▸ **WORK TASK**: All that is needed is the run of lines from the top of the entries to the line with "6. Mẫu hội thoại", that line included, repeated exactly and free of pictures.

Dataset entries:
»»
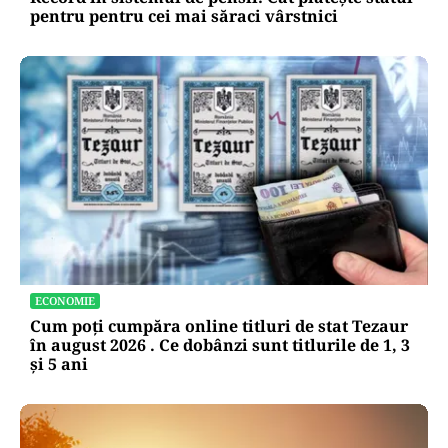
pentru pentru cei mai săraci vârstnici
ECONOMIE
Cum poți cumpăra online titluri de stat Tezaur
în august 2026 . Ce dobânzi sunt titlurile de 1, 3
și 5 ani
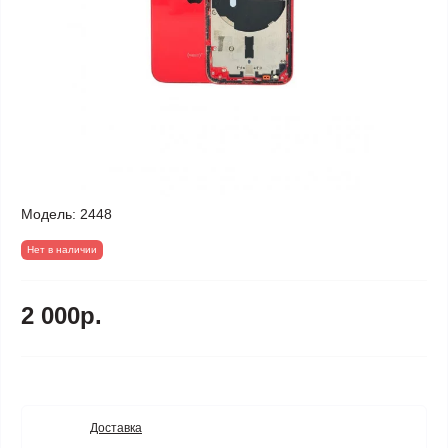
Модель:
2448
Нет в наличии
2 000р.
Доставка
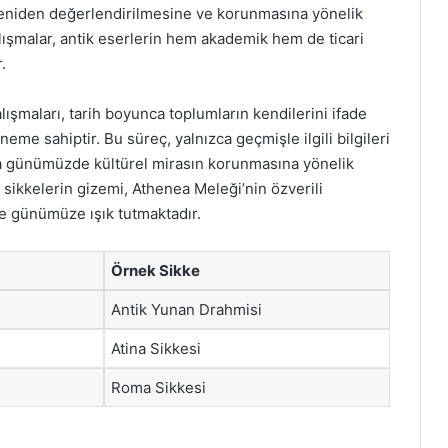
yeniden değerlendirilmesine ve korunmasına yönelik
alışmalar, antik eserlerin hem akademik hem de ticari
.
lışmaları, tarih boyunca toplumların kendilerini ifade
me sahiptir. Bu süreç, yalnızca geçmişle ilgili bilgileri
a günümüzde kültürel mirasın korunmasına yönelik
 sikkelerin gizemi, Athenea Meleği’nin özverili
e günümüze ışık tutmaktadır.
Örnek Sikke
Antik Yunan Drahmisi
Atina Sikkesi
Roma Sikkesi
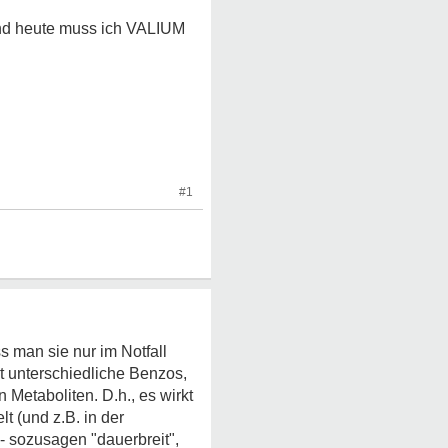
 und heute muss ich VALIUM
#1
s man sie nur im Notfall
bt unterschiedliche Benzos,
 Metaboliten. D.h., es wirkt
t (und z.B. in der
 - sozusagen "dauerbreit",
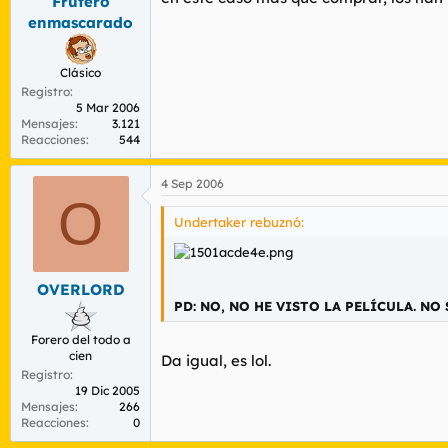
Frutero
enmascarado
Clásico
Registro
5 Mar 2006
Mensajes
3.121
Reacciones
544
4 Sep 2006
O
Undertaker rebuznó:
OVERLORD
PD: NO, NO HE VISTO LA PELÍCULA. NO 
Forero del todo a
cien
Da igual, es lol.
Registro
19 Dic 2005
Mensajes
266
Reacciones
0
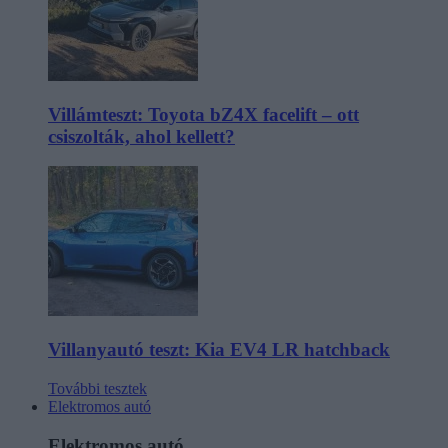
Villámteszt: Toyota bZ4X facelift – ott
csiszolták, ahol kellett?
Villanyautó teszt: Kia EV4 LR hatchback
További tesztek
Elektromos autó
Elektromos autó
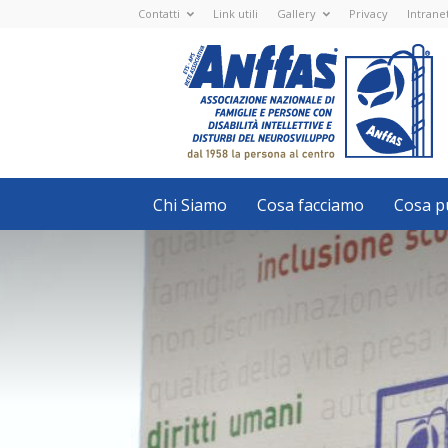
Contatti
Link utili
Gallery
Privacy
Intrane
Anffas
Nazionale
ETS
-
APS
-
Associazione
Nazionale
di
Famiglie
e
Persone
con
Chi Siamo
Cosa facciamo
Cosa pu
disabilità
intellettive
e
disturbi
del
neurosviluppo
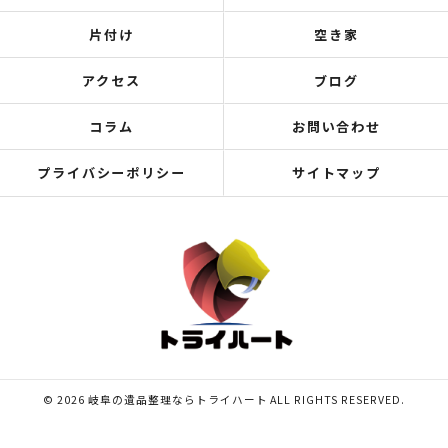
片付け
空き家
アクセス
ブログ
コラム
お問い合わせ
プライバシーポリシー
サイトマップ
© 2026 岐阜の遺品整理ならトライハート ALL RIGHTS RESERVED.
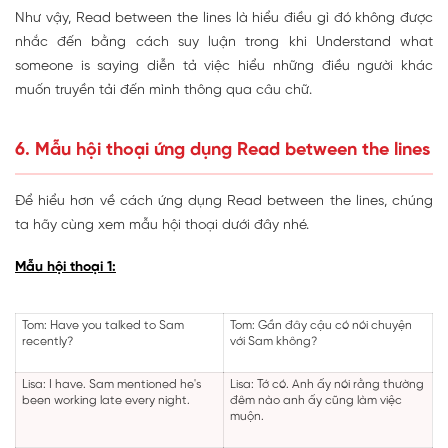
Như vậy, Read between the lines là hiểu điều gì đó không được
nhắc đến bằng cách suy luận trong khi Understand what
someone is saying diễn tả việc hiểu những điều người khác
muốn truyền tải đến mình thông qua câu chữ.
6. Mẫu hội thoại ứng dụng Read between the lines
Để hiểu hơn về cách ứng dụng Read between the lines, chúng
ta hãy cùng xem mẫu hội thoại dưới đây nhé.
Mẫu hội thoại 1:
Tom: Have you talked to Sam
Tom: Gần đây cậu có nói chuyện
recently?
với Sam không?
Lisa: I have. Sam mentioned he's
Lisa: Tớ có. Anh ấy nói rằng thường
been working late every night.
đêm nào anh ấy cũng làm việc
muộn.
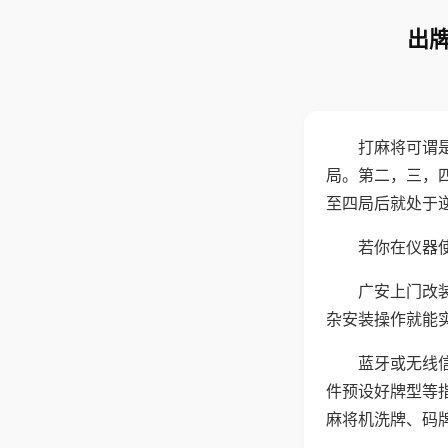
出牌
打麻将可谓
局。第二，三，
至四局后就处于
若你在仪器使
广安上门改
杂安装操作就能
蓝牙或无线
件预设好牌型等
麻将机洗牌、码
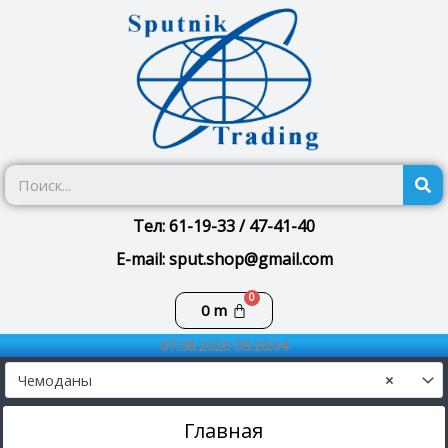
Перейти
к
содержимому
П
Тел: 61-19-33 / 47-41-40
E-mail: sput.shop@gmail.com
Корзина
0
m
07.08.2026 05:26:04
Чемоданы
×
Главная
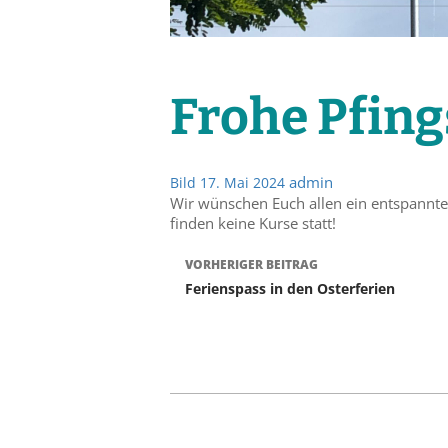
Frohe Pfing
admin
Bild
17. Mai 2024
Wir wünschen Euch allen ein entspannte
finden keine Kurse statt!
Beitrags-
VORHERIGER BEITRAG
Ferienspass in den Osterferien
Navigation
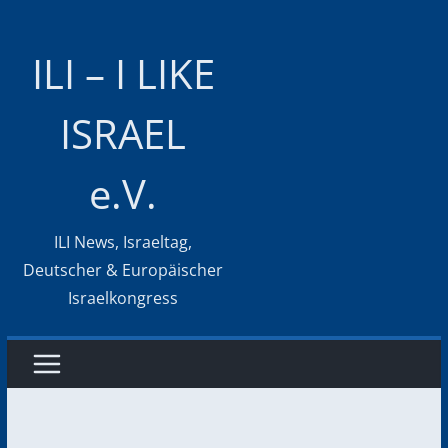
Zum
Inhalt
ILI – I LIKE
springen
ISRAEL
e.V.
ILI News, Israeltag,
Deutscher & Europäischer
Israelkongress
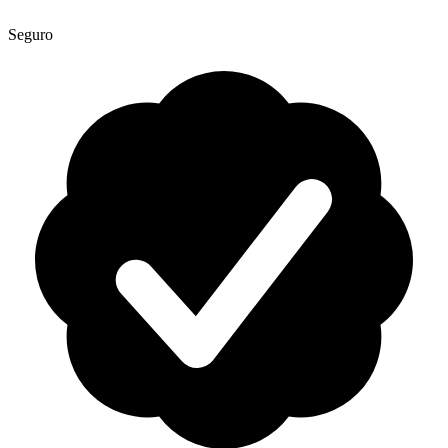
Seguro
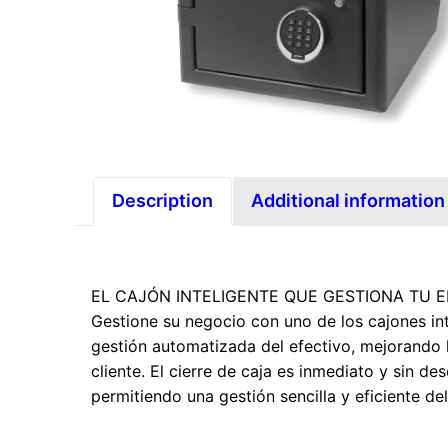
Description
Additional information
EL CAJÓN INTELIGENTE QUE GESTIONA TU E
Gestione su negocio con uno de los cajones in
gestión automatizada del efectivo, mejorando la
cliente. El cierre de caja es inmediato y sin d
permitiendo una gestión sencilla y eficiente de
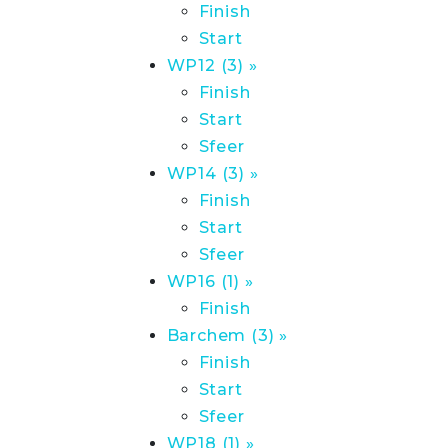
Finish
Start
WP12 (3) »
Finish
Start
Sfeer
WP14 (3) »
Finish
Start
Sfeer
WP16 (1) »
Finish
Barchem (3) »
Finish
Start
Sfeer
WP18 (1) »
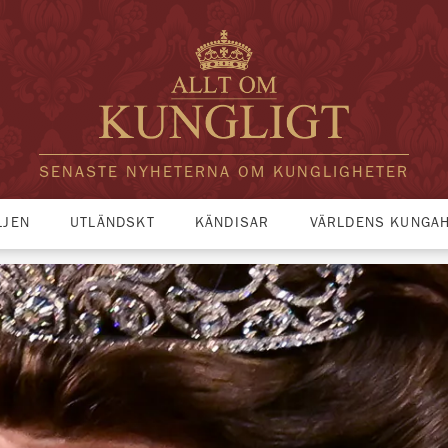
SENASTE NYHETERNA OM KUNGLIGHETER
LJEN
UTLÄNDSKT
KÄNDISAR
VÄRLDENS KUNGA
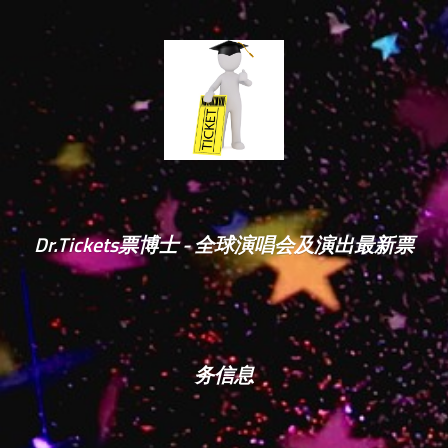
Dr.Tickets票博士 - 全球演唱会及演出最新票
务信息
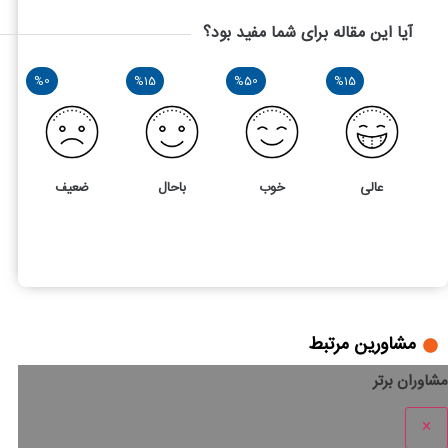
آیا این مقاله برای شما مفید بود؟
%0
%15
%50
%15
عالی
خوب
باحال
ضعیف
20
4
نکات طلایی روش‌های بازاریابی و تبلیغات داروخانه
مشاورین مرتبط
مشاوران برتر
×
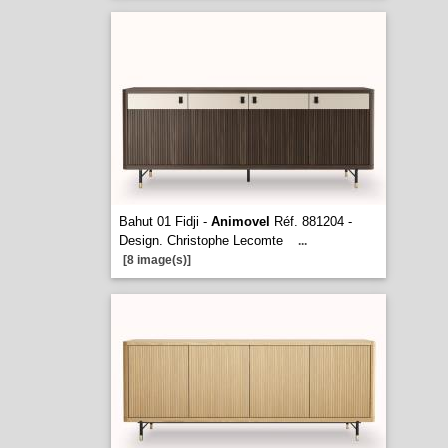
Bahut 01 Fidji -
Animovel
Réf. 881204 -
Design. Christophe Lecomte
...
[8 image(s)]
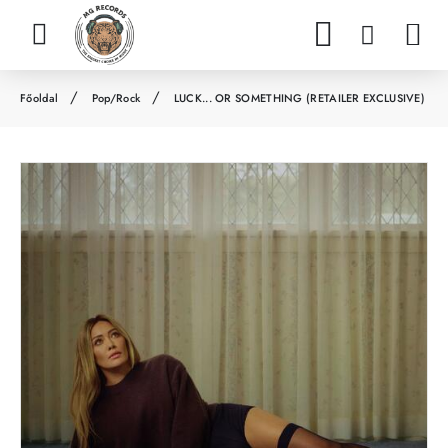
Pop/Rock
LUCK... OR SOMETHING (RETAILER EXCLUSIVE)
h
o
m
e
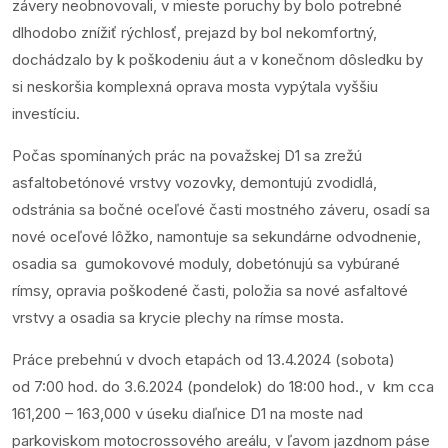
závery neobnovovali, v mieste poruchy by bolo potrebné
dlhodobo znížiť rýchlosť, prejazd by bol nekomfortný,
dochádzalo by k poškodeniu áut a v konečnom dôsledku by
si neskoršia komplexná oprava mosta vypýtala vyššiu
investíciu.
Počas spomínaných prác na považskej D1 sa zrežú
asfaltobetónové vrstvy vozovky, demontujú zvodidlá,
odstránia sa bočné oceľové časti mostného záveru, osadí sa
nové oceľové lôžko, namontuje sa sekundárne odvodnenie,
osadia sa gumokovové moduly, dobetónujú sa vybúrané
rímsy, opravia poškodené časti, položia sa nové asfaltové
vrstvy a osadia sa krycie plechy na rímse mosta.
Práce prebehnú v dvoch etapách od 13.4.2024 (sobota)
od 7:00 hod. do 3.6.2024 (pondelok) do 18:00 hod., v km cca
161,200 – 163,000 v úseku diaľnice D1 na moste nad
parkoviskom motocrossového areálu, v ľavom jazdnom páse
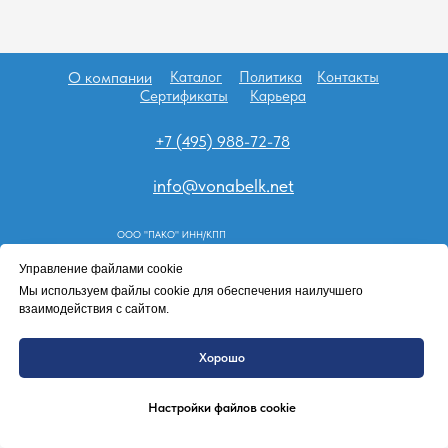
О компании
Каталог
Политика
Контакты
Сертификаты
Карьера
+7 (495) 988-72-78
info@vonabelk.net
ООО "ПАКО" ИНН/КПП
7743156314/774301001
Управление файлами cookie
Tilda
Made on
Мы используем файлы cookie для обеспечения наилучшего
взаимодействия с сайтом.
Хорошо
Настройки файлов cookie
««
▸ **ANSWER BOX**:
pentru pentru cei mai săraci vârstnici
ECONOMIE
Cum poți cumpăra online titluri de stat Tezaur
în august 2026 . Ce dobânzi sunt titlurile de 1, 3
și 5 ani
Модель:
2448
Нет в наличии
2 000р.
Доставка
yeniden değerlendirilmesine ve korunmasına yönelik
alışmalar, antik eserlerin hem akademik hem de ticari
.
lışmaları, tarih boyunca toplumların kendilerini ifade
me sahiptir. Bu süreç, yalnızca geçmişle ilgili bilgileri
a günümüzde kültürel mirasın korunmasına yönelik
 sikkelerin gizemi, Athenea Meleği’nin özverili
e günümüze ışık tutmaktadır.
Örnek Sikke
Antik Yunan Drahmisi
Atina Sikkesi
Roma Sikkesi
 und heute muss ich VALIUM
#1
s man sie nur im Notfall
bt unterschiedliche Benzos,
 Metaboliten. D.h., es wirkt
t (und z.B. in der
 - sozusagen "dauerbreit",
Frutero
enmascarado
Clásico
Registro
5 Mar 2006
Mensajes
3.121
Reacciones
544
4 Sep 2006
O
Undertaker rebuznó:
OVERLORD
PD: NO, NO HE VISTO LA PELÍCULA. NO 
Forero del todo a
cien
Da igual, es lol.
Registro
19 Dic 2005
Mensajes
266
Reacciones
0
Villámteszt: Toyota bZ4X facelift – ott
csiszolták, ahol kellett?
Villanyautó teszt: Kia EV4 LR hatchback
További tesztek
Elektromos autó
Elektromos autó
Contatti
Link utili
Gallery
Privacy
Intrane
Anffas
Nazionale
ETS
-
APS
-
Associazione
Nazionale
di
Famiglie
e
Persone
con
Chi Siamo
Cosa facciamo
Cosa pu
disabilità
intellettive
e
disturbi
del
neurosviluppo
片付け
空き家
アクセス
ブログ
コラム
お問い合わせ
プライバシーポリシー
サイトマップ
© 2026 岐阜の遺品整理ならトライハート ALL RIGHTS RESERVED.
Như vậy, Read between the lines là hiểu điều gì đó không được
nhắc đến bằng cách suy luận trong khi Understand what
someone is saying diễn tả việc hiểu những điều người khác
muốn truyền tải đến mình thông qua câu chữ.
6. Mẫu hội thoại ứng dụng Read between the lines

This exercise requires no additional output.